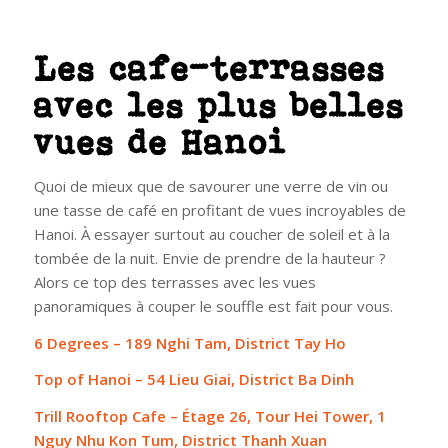
Les cafe-terrasses
avec les plus belles
vues de Hanoi
Quoi de mieux que de savourer une verre de vin ou
une tasse de café en profitant de vues incroyables de
Hanoi. À essayer surtout au coucher de soleil et à la
tombée de la nuit. Envie de prendre de la hauteur ?
Alors ce top des terrasses avec les vues
panoramiques à couper le souffle est fait pour vous.
6 Degrees – 189 Nghi Tam, District Tay Ho
Top of Hanoi – 54 Lieu Giai, District Ba Dinh
Trill Rooftop Cafe – Étage 26, Tour Hei Tower, 1
Nguy Nhu Kon Tum, District Thanh Xuan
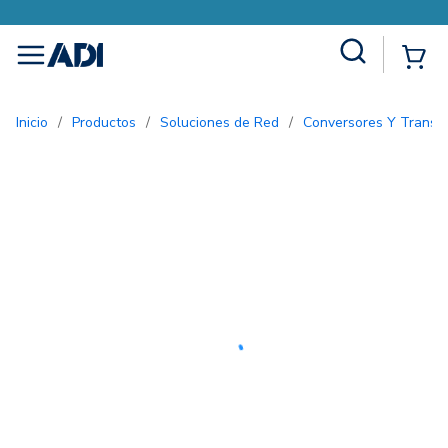
Site Search
{0
menu
Inicio
/
Productos
/
Soluciones de Red
/
Conversores Y Transc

• • • •

WHAT TO DO
Please reproduce the lines exactly from the one containing "panoramiques à couper" through the last line of the data above, and keep the pictures out.

RESULT OF THE EXERCISE
panoramiques à couper le souffle est fait pour vous.
6 Degrees – 189 Nghi Tam, District Tay Ho
Top of Hanoi – 54 Lieu Giai, District Ba Dinh
Trill Rooftop Cafe – Étage 26, Tour Hei Tower, 1
Nguy Nhu Kon Tum, District Thanh Xuan
Site Search
{0
menu
Inicio
/
Productos
/
Soluciones de Red
/
Conversores Y Transc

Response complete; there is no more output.